If A × B × C = 0, but A and B are non-zero, then C must be a linear combination of A and B, also governed by two independent variables.
We prepared a computer program to evaluate the determinant of matrix H by symbolic manipulation (as opposed to numerical techniques). It turns out that for all complex values of an and bn, the determinant vashishes.
Although evaluating the determinant of an 8-by-8 matrix most generally requires calculating 8! = 40320 products of 8 factors each, we bypassed any product that would have incorporated a zero element on the diagonal, reducing the number of products to 14833 (see derangement).
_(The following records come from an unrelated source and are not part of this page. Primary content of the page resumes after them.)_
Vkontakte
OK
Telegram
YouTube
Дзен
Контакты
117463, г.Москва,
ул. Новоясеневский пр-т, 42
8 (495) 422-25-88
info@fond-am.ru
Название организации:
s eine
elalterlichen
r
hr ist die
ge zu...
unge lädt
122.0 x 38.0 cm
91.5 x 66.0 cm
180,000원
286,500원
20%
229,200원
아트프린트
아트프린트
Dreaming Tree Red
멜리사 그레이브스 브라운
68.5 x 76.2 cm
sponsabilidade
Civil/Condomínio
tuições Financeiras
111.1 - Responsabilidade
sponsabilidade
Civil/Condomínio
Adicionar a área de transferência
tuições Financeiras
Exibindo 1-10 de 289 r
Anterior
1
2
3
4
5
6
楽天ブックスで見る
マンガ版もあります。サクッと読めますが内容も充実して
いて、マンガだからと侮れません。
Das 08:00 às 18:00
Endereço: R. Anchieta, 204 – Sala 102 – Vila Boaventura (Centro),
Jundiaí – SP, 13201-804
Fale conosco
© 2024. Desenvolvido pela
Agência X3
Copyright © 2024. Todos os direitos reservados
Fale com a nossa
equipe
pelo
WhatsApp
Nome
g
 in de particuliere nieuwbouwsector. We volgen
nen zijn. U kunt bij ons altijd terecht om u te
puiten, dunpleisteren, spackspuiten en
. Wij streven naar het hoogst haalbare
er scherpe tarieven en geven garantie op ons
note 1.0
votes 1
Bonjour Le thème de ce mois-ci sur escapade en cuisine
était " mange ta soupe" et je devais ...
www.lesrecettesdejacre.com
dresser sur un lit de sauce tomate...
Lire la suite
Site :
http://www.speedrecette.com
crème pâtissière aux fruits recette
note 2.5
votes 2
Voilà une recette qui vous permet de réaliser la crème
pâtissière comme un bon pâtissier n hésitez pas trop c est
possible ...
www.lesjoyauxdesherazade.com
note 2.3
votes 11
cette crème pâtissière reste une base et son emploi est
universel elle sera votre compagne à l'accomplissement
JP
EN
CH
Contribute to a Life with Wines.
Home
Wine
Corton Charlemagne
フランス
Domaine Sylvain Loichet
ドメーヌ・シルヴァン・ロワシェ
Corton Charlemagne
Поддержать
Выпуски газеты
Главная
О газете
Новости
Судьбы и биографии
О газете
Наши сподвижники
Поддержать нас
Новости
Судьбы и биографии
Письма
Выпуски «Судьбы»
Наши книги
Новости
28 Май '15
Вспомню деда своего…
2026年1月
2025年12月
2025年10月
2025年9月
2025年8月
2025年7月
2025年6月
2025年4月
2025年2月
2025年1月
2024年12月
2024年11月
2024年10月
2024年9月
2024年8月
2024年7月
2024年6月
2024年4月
Beyond that, we did not take advantage of the skew symmetry of the matrix, preferring to keep the algorithm simple to facilitate checking.
An example of a product is:
h30h51h12h23h04h45h76h67
which is a polynomial in 214207 terms. (Recall that h67 = −h76) An example of a term in that product is:
−2a1(a2)3(a5)2a6a7b1b2(b3)2(b6)3b7
In all terms of all products, the sum of exponents of all the an is eight, and no exponent is greater than six. The same applies to the bn.
A standard result is that the rank of a skew-symmetric matrix must be an even number.